Replacing the dollar narrative

9 May, 2016

Friday’s US employment report failed to offer much in the way of resolving the current state of flux in FX markets. Expectations of further divergent monetary policy are not proving to be either a strong or reliable driver of currency markets. But as yet, there has not been a strong alternative narrative to replace it. Interest rate markets are still not convinced that we will see a further rate increase this year from the US Federal Reserve and currently we’d have to see a very strong pick-up in both activity and prices data for a move to be seen before the depths of the summer. Even the Brexit story on sterling has fallen by the wayside as a dominant driver of the currency, leaving sterling without a defining force going into the June referendum. This is despite the fact that the polls still continue to give only a slim advantage to the ‘remain’ campaign. That said, as we head into the last 6 weeks of campaigning we could well see this change as campaigning gears up.

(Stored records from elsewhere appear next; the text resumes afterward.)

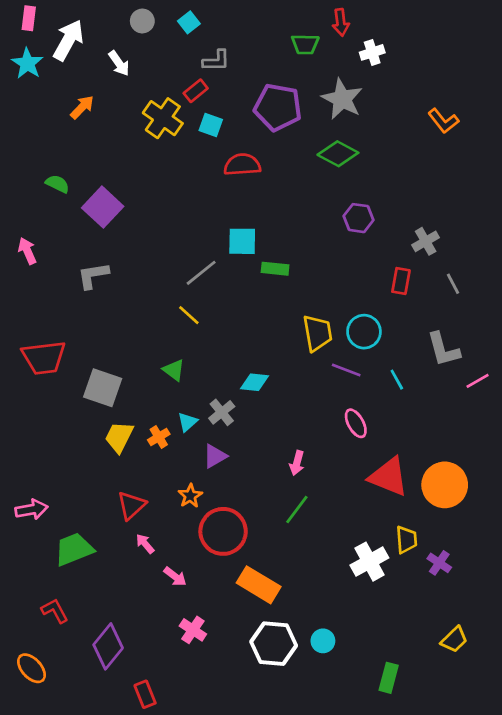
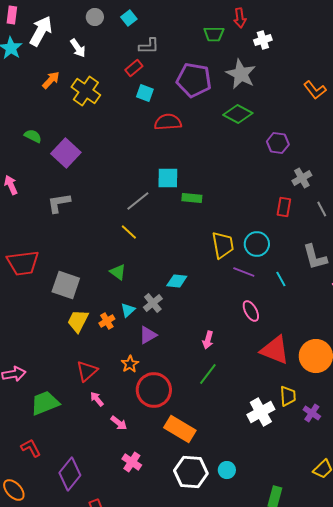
yellow cross: (163, 118) -> (86, 91), moved
purple hexagon: (359, 218) -> (278, 143), moved

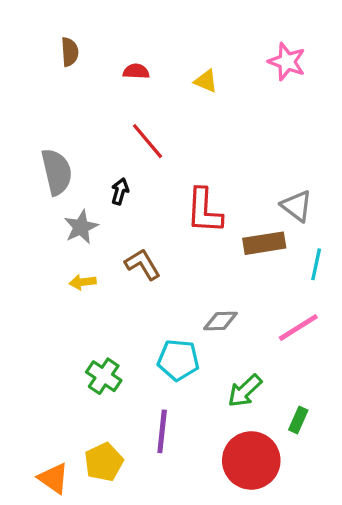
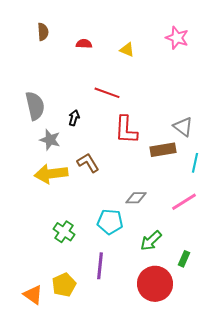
red line: (147, 141) -> (107, 93), moved, turned -30
gray star: (81, 227) -> (50, 140), turned -30
yellow arrow: (83, 282) -> (51, 174), size x2.0

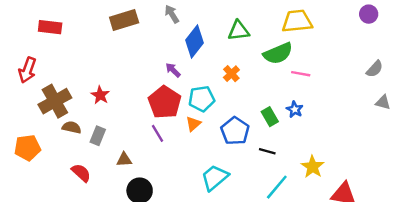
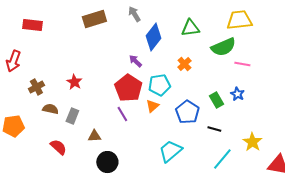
brown cross: (55, 101) -> (36, 87), size x0.6

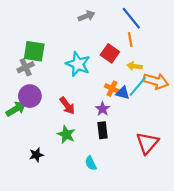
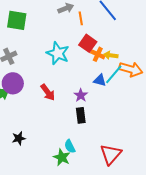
orange line: (130, 39) -> (81, 18), moved
green square: (34, 51) -> (17, 20), moved
orange cross: (112, 89) -> (98, 54), moved
green star: (66, 134) -> (62, 157), moved
red triangle: (147, 143) -> (111, 154), moved

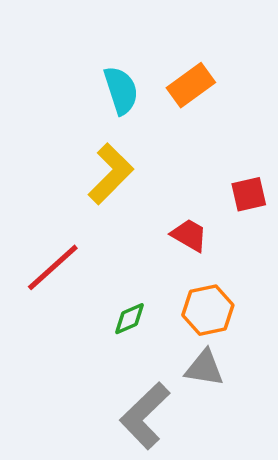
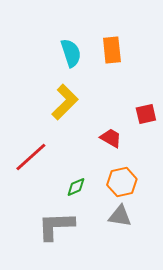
orange rectangle: (191, 85) -> (112, 50), turned -60
gray L-shape: (145, 416) -> (56, 226), moved, turned 42

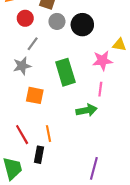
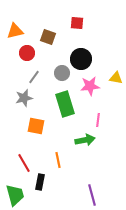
gray circle: (57, 21) -> (62, 73), moved
pink star: (102, 61) -> (90, 86), moved
orange line: (48, 134) -> (58, 160), moved
purple line: (94, 168) -> (92, 195), turned -30

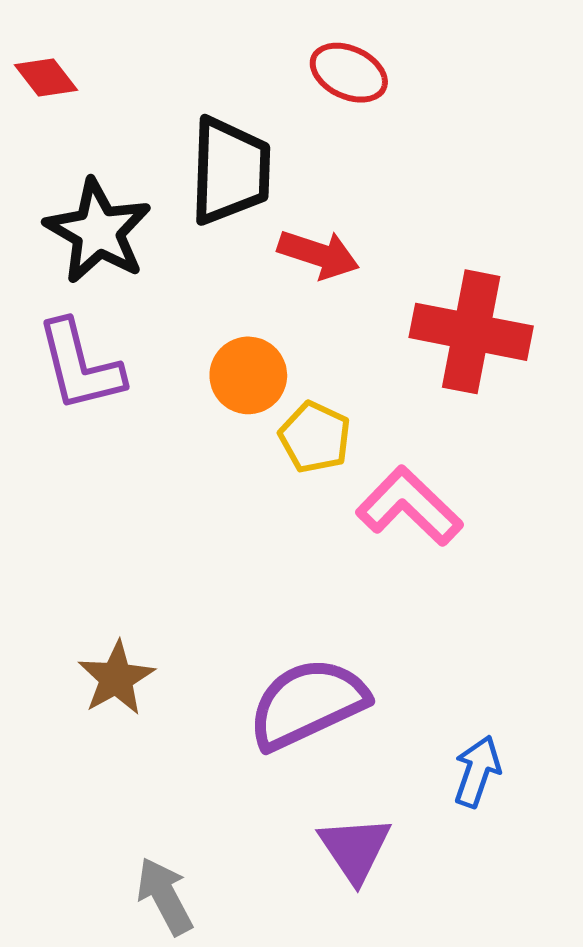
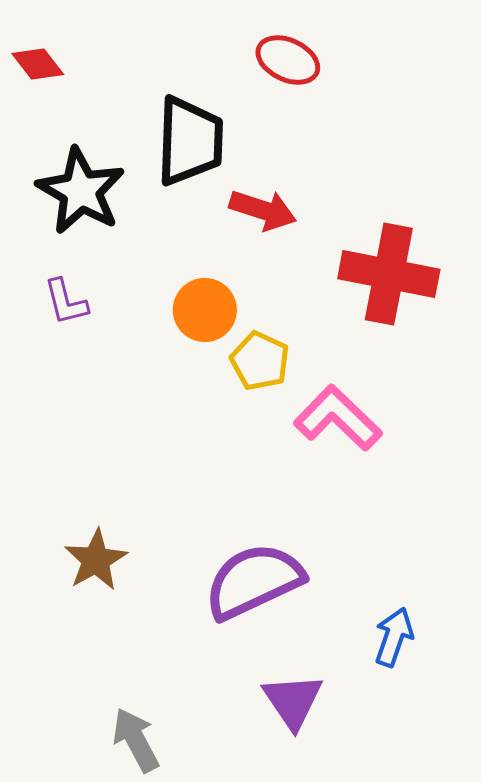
purple L-shape: (80, 366) -> (66, 302), size x0.6

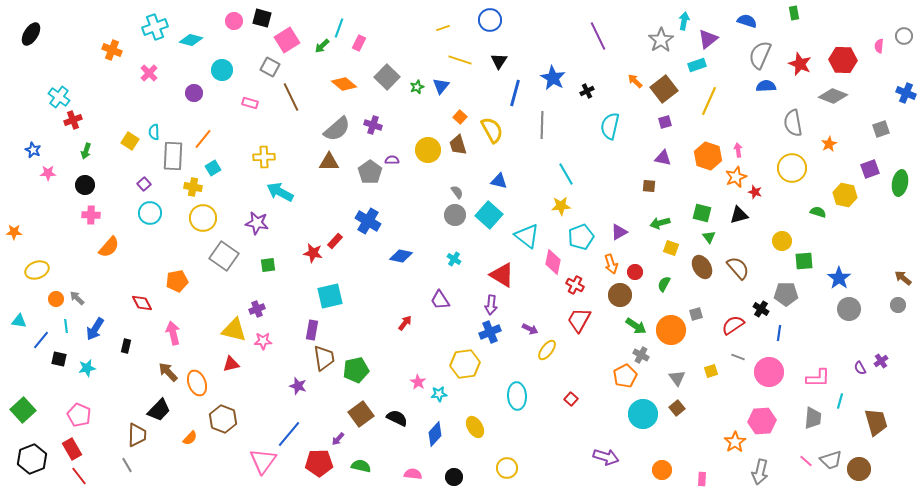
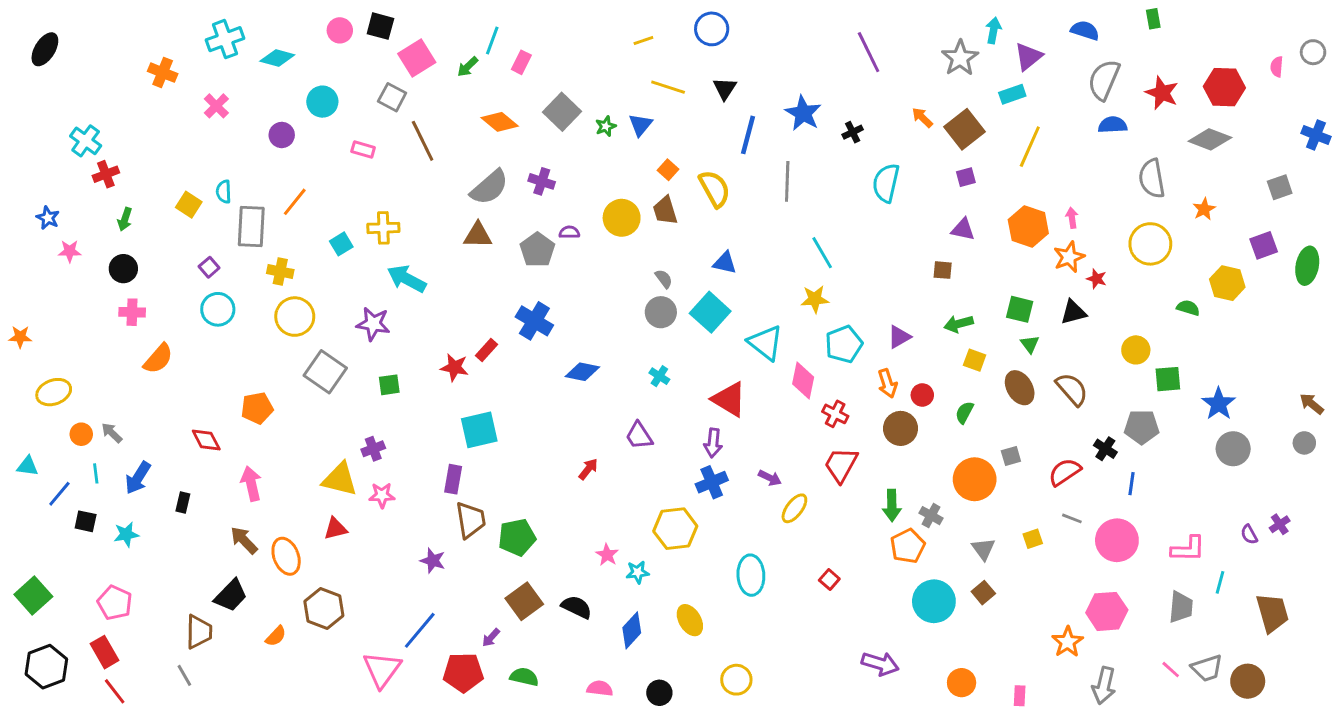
cyan square: (213, 168) -> (341, 244), moved
green arrow: (636, 326) -> (892, 505), moved, turned 55

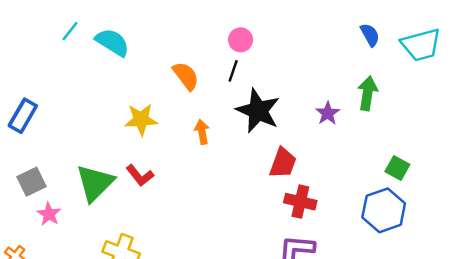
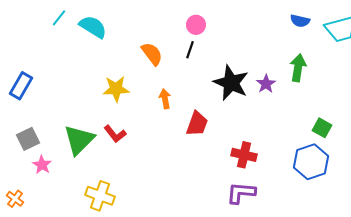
blue semicircle: (370, 35) -> (300, 21), turned 132
black star: (258, 111) -> (231, 83), moved
red trapezoid: (283, 163) -> (197, 124), moved

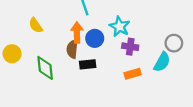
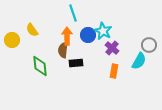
blue circle: (95, 38) -> (88, 35), moved
purple cross: (130, 47) -> (112, 48), turned 32
yellow circle: (12, 54) -> (12, 40), moved
orange rectangle: (133, 74) -> (114, 71), turned -64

UK PM Cameron is speaking this morning and sterling is weaker as we start the European session, back below the 1.44 level. Elsewhere, after the dollar’s recovery last week, we are seeing the commodity currencies as the weakest performers over this period, with naturally the Aussie leading the charger lower after the rate cut. The scope for lower rates remains for both the kiwi and Canadian dollar, so weakness could well persist for some time to come. Elsewhere, the data calendar is on the light side for today, whilst equities have managed a positive start to the session, despite the weakness seen in China.